Dataset extract ->
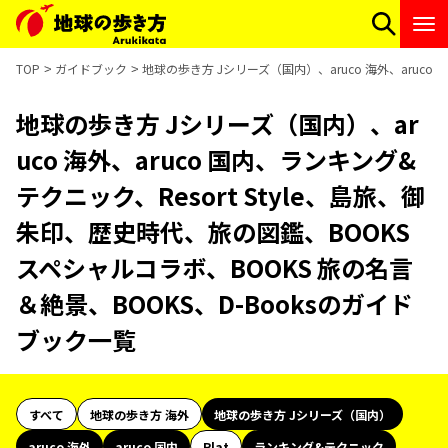
TOP
ガイドブック
地球の歩き方 Jシリーズ（国内）、aruco 海外、aruco
地球の歩き方 Jシリーズ（国内）、ar
uco 海外、aruco 国内、ランキング&
テクニック、Resort Style、島旅、御
朱印、歴史時代、旅の図鑑、BOOKS
スペシャルコラボ、BOOKS 旅の名言
＆絶景、BOOKS、D-Booksのガイド
ブック一覧
すべて
地球の歩き方 海外
地球の歩き方 Jシリーズ（国内）
aruco 海外
aruco 国内
Plat
ランキング&テクニック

Exercise directions ->
Restate the records above exactly, less any pictures.

Written answer ->
TOP
ガイドブック
地球の歩き方 Jシリーズ（国内）、aruco 海外、aruco
地球の歩き方 Jシリーズ（国内）、ar
uco 海外、aruco 国内、ランキング&
テクニック、Resort Style、島旅、御
朱印、歴史時代、旅の図鑑、BOOKS
スペシャルコラボ、BOOKS 旅の名言
＆絶景、BOOKS、D-Booksのガイド
ブック一覧
すべて
地球の歩き方 海外
地球の歩き方 Jシリーズ（国内）
aruco 海外
aruco 国内
Plat
ランキング&テクニック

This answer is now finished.